Before Jump into the Feature Engineering, One important finding from EDA is null values present in the data files. The null values has to be imputed before the feature engineering. There are many way impute null values. Here, the imputation null values are done by models build on non-null values of features and other features to predict the null-values.

Feature Engineering

One Hot Encoding-The categorical features (category_3, category_2, month lag) in the transaction data are one-hot encoded before engineering features from these features.

De-anonymizing purchase amount-as we discussed in the EDA, the purchase amount features are anonymized with mean centering and scaling. With the help of raddar insights on kernel , the purchase amount de-anonymized by dividing 0.00150265118 and adding 497.06.

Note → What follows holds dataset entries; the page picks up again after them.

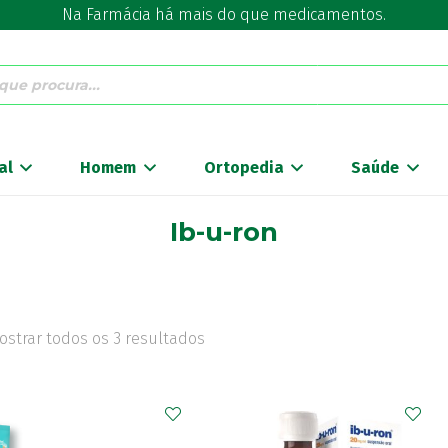
Na Farmácia há mais do que medicamentos.
al
Homem
Ortopedia
Saúde
Ib-u-ron
ostrar todos os 3 resultados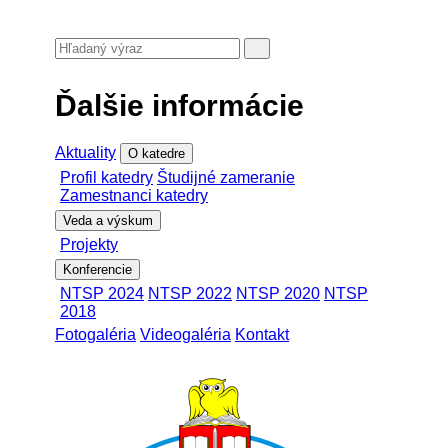
Ďalšie informácie
Aktuality
O katedre
Profil katedry
Študijné zameranie
Zamestnanci katedry
Veda a výskum
Projekty
Konferencie
NTSP 2024
NTSP 2022
NTSP 2020
NTSP
2018
Fotogaléria
Videogaléria
Kontakt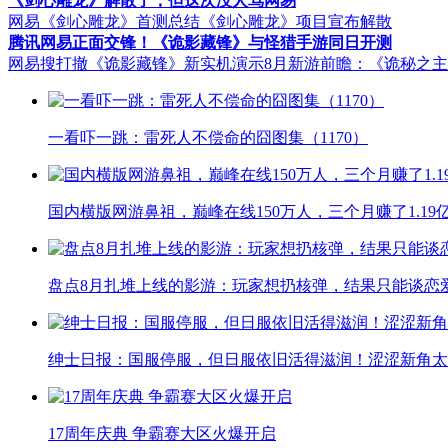
《剑心雕龙》解散了，但这次没人骂网易
网易《剑心雕龙》首测总结
《剑心雕龙》项目宣布解散
腾讯网易正面交锋！《诡影藏锋》与怪猎手游同日开测
网易搜打撤《诡影藏锋》新实机演示
8月新游前瞻：《诡秘之
一看吓一跳：雷死人不偿命的囧图集（1170）
国内横版网游鼻祖，巅峰在线150万人，三个月赚了1.19
盘点8月扎堆上线的影游：玩家想扔核弹，结果只能谈恋
绅士日报：国服停服，但日服依旧活得滋润！涩涩新角太
17周年庆典 争霸赛大区火爆开启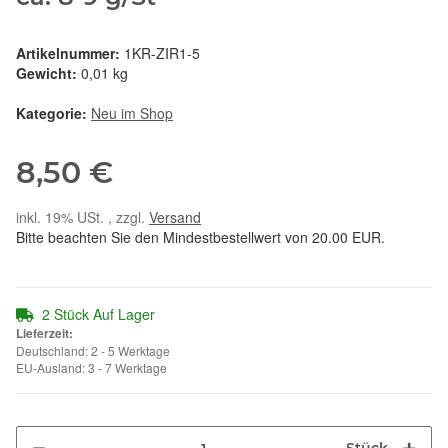
Artikelnummer:
1KR-ZIR1-5
Gewicht:
0,01 kg
Kategorie:
Neu im Shop
8,50 €
inkl. 19% USt. , zzgl.
Versand
Bitte beachten Sie den Mindestbestellwert von 20.00 EUR.
2 Stück Auf Lager
Lieferzeit:
Deutschland: 2 - 5 Werktage
EU-Ausland: 3 - 7 Werktage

Aggregation-In the transactions data, there are numerical and categorical features in the data. The basic statistical numbers like no of unique values ,mean, max, min, sum, standard deviation and skew are calculated for the transactions data features to make single value for each card id’s on each features.

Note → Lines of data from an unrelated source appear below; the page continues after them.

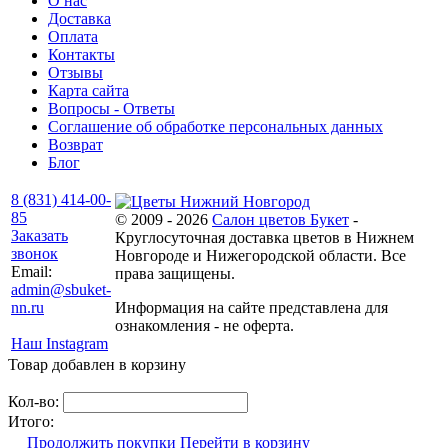
О нас
Доставка
Оплата
Контакты
Отзывы
Карта сайта
Вопросы - Ответы
Соглашение об обработке персональных данных
Возврат
Блог
8 (831) 414-00-
85
© 2009 - 2026
Салон цветов Букет
-
Заказать
Круглосуточная доставка цветов в Нижнем
звонок
Новгороде и Нижегородской области. Все
Email:
права защищены.
admin@sbuket-
nn.ru
Информация на сайте представлена для
ознакомления - не оферта.
Наш Instagram
Товар добавлен в корзину
Кол-во:
Итого:
Продолжить покупки
Перейти в корзину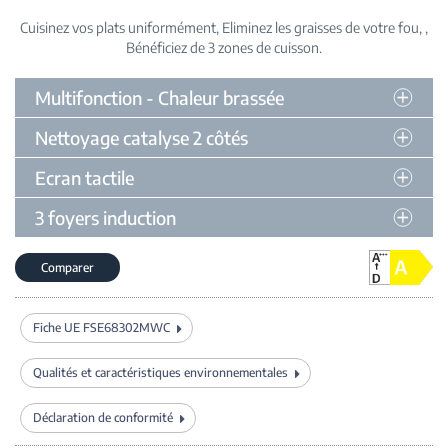
Cuisinez vos plats uniformément
Eliminez les graisses de votre fou
Bénéficiez de 3 zones de cuisson
Multifonction - Chaleur brassée
Nettoyage catalyse 2 côtés
Ecran tactile
3 foyers induction
Comparer
Fiche UE FSE68302MWC
Qualités et caractéristiques environnementales
Déclaration de conformité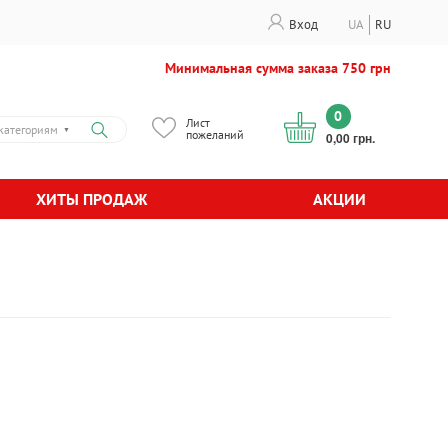
Вход
UA
RU
Минимальная сумма заказа 750 грн
0
Лист
категориям
▼
пожеланий
0,00 грн.
ХИТЫ ПРОДАЖ
АКЦИИ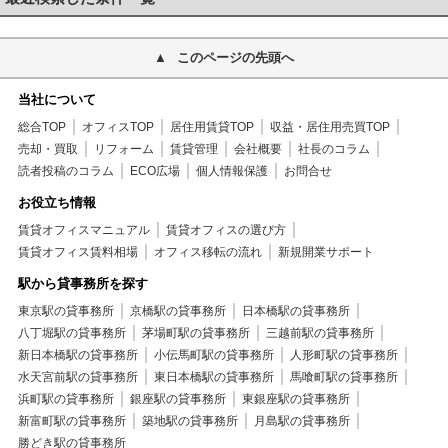
このページの先頭へ
当社について
総合TOP
オフィスTOP
居住用賃貸TOP
収益・居住用売買TOP
売却・買取
リフォーム
賃貸管理
会社概要
社長のコラム
読者投稿のコラム
ECO広場
個人情報保護
お問合せ
お役立ち情報
賃貸オフィスマニュアル
賃貸オフィスの選び方
賃貸オフィス賃料相場
オフィス移転の流れ
新規開業サポート
駅から貸事務所を探す
東京駅の貸事務所
京橋駅の貸事務所
日本橋駅の貸事務所
八丁堀駅の貸事務所
茅場町駅の貸事務所
三越前駅の貸事務所
新日本橋駅の貸事務所
小伝馬町駅の貸事務所
人形町駅の貸事務所
水天宮前駅の貸事務所
東日本橋駅の貸事務所
馬喰町駅の貸事務所
浜町駅の貸事務所
銀座駅の貸事務所
東銀座駅の貸事務所
新富町駅の貸事務所
築地駅の貸事務所
月島駅の貸事務所
勝どき駅の貸事務所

Date Time Features-purchase date feature records the timestamp of the transactions. In addition to basic statistical features of hour, day, week, month and year, other features like

  1. the day of transaction is weekend or not.
  2. average time between purchases.
  3. holiday purchase or not.

Then, these are features are aggregated with the required stats to feed into the model.

Other than the above mentioned major features, some ratio’s of the engineered features are calculated like count ratio between number of transactions and number of date difference etc.

The train and test data is merged with these engineered features of transactions. And, the basic time features are derived from the first active month feature also.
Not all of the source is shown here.